We model vessels as rigid tubes, although they are elastic. In arterioles, the pressure pulsations with subsequent vessel diameter pulsations are less than 25% of the mean value43. Therefore, we ignore this effect and consider the rigid tube model a relevant simplification.

Finally, we operate with hematocrit instead of the concentration of hemoglobin, which binds oxygen. We assume, however, a constant concentration of hemoglobin in erythrocytes. Then, both hematocrit and hemoglobin are equivalent proxies of the blood oxygen binding capacity. And it is the hematocrit rather than hemoglobin itself that determines blood viscosity. A more complex model could optimize the size of erythrocytes, concentration of hemoglobin inside erythrocytes and hematocrit at the same time, since the hemoglobin concentration indeed differs between several species, for example, between rays, sharks, and teleost fish39. An interesting question is: why did evolution set the hematocrit to the optimal value at rest and not to that at exertion? Probably the long-term risks of an increased hematocrit (e.g. increased blood pressure with a consequent chronic heart failure or increased risk of a thrombosis) may have outweighed the short-term advantages during an extreme exertion. As mentioned above, some animal species, such as dogs and horses, called natural blood dopers, make use of the high hematocrit during exertion, without facing a long-term risk. Interestingly, both dogs and horses are companions of man used for hunting for a long time and could be selected for blood doping. Alternatively, prehistoric people could domesticate these animals just because of this ability. Interestingly, the top aerobic speed (speed of endurance running) of both animals is about 40 km/h and, thus, maximum among mammals44.

Conclusions

Our calculations predict optimal hematocrit values of 0.5–0.7 at intense exertion, which is in good agreement with experimental observations for natural blood dopers such as horses. Taking into account several features of exercise physiology, we consider constant cardiac power a reasonable constraint that explains the higher optimal value of hemoglobin at exertion than at rest. Moreover, the presented analysis shows that the optimal hematocrit is likely to depend on conditions, so that no unique value can be indicated.

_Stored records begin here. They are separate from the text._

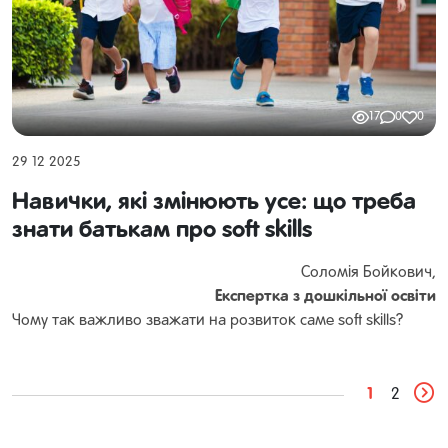
17
0
0
29 12 2025
Навички, які змінюють усе: що треба
знати батькам про soft skills
Соломія Бойкович,
Експертка з дошкільної освіти
Чому так важливо зважати на розвиток саме soft skills?
Нагадаємо, що «м’які навички», це комунікативні вміння,
які допомагають ефективно взаємодіяти з людьми,
адаптуватися до змін, вирішувати проблеми та досягати
1
2
успіху у соціумі.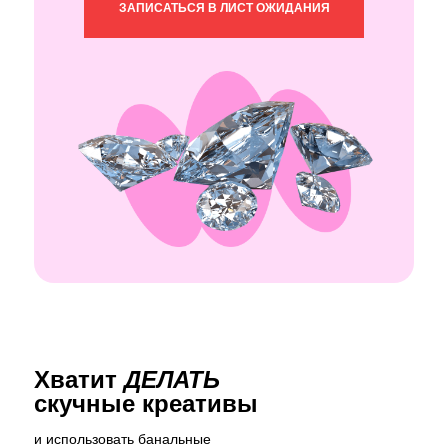
ЗАПИСАТЬСЯ В ЛИСТ ОЖИДАНИЯ
Хватит
ДЕЛАТЬ
скучные креативы
и использовать банальные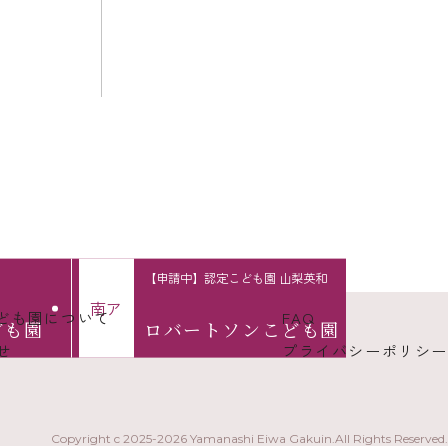
【申請中】認定こども園 山梨英和
南
ア
ども園について
FAQ
ども園
ロバートソン
こども園
せ
プライバシーポリシー
Copyright c 2025-2026 Yamanashi Eiwa Gakuin.
All Rights Reserved.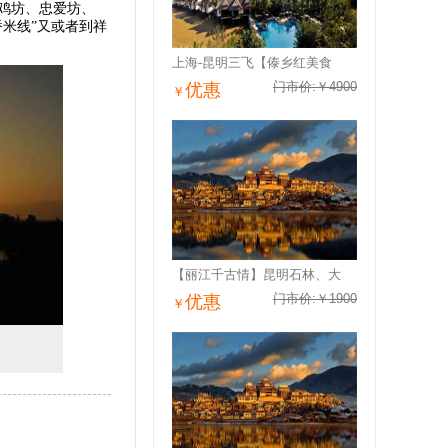
鸡坊、忠爱坊、
米线”又或者到祥
上海-昆明三飞【傣乡红美食
门市价:￥4900
优惠
￥
【丽江千古情】昆明石林、大
门市价:￥1900
优惠
￥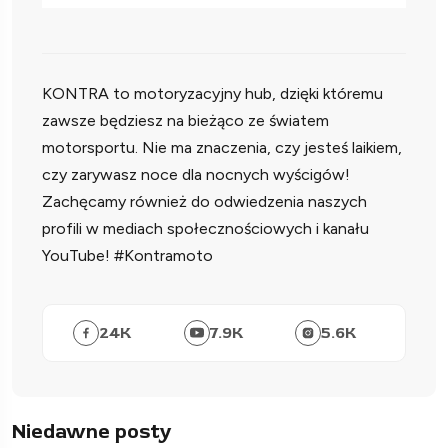
KONTRA to motoryzacyjny hub, dzięki któremu
zawsze będziesz na bieżąco ze światem
motorsportu. Nie ma znaczenia, czy jesteś laikiem,
czy zarywasz noce dla nocnych wyścigów!
Zachęcamy również do odwiedzenia naszych
profili w mediach społecznościowych i kanału
YouTube! #Kontramoto
24
K
7.9
K
5.6
K
Niedawne posty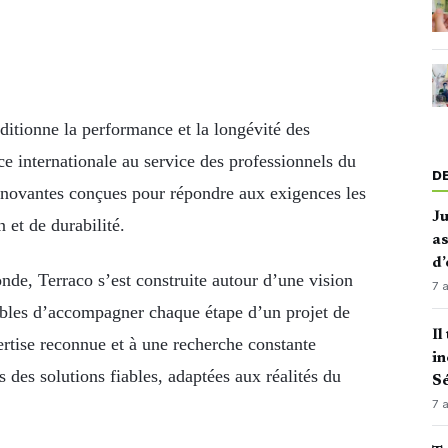
ditionne la performance et la longévité des
 internationale au service des professionnels du
D
nnovantes conçues pour répondre aux exigences les
J
 et de durabilité.
as
d’
de, Terraco s’est construite autour d’une vision
7 
ables d’accompagner chaque étape d’un projet de
Il
rtise reconnue et à une recherche constante
in
 des solutions fiables, adaptées aux réalités du
Sé
7 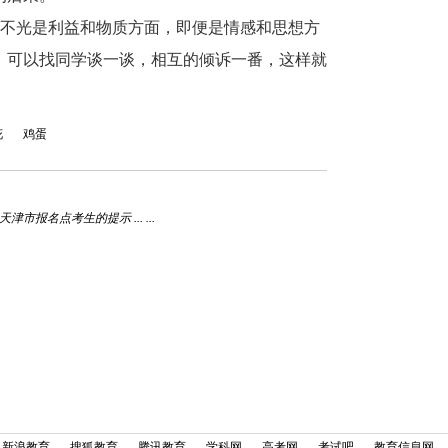
，不光是利益和物质方面，即便是情感和思想方
，可以找同学谈一谈，相互的倾诉一番，这样就
花
鸡蛋
报名点考生的提示 ... ...
新浪教育
搜狐教育
腾讯教育
学科网
高考网
考试吧
教育信息网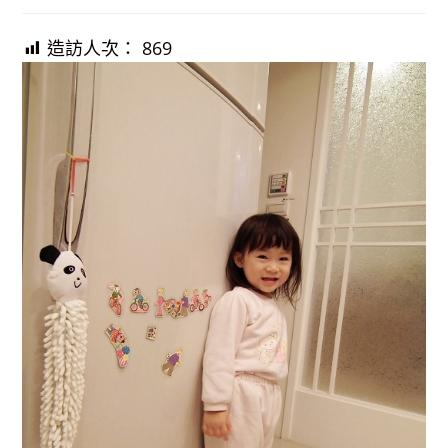
published:
造訪人次：
869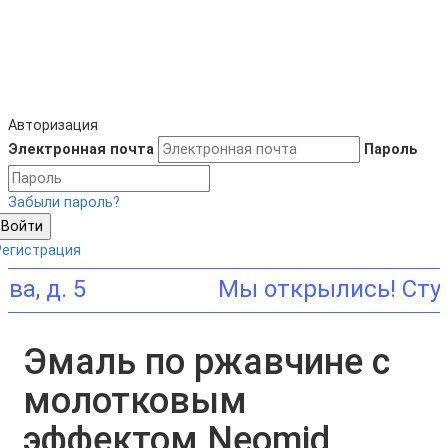
Авторизация
Электронная почта
Пароль
Забыли пароль?
Войти
Регистрация
 д. 5
Эмаль по ржавчине с
молотковым
эффектом Neomid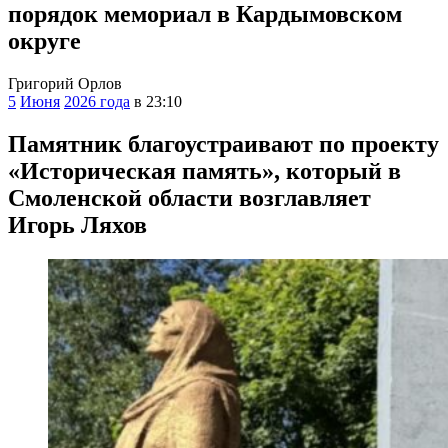
порядок мемориал в Кардымовском
округе
Григорий Орлов
5
Июня
2026 года
в 23:10
Памятник благоустраивают по проекту
«Историческая память», который в
Смоленской области возглавляет
Игорь Ляхов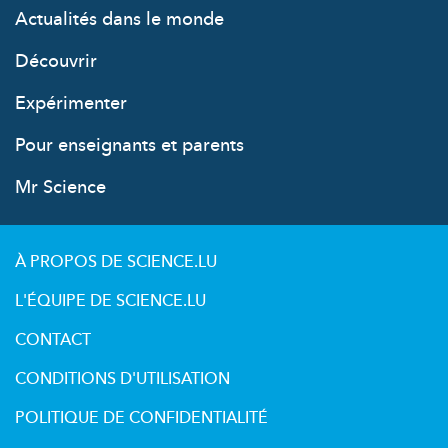
Actualités dans le monde
Découvrir
Expérimenter
Pour enseignants et parents
Mr Science
À PROPOS DE SCIENCE.LU
L'ÉQUIPE DE SCIENCE.LU
CONTACT
CONDITIONS D'UTILISATION
POLITIQUE DE CONFIDENTIALITÉ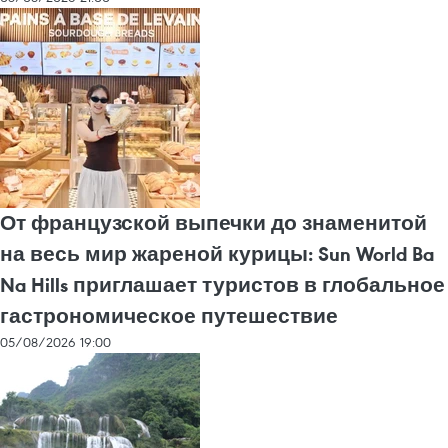
От французской выпечки до знаменитой
на весь мир жареной курицы: Sun World Ba
Na Hills приглашает туристов в глобальное
гастрономическое путешествие
05/08/2026 19:00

The above calculations can be promising for future applications in personalized medicine. For example, for the therapy of patients with limited cardiac power, as in the cardiogenic shock45,46, calculating the optimal hematocrit value could be helpful. The treatment goal for such patients would be to supply a given amount of oxygen, but to minimize necessary cardiac power. A special application may concern the treatment of heart diseases in highlanders of different populations47.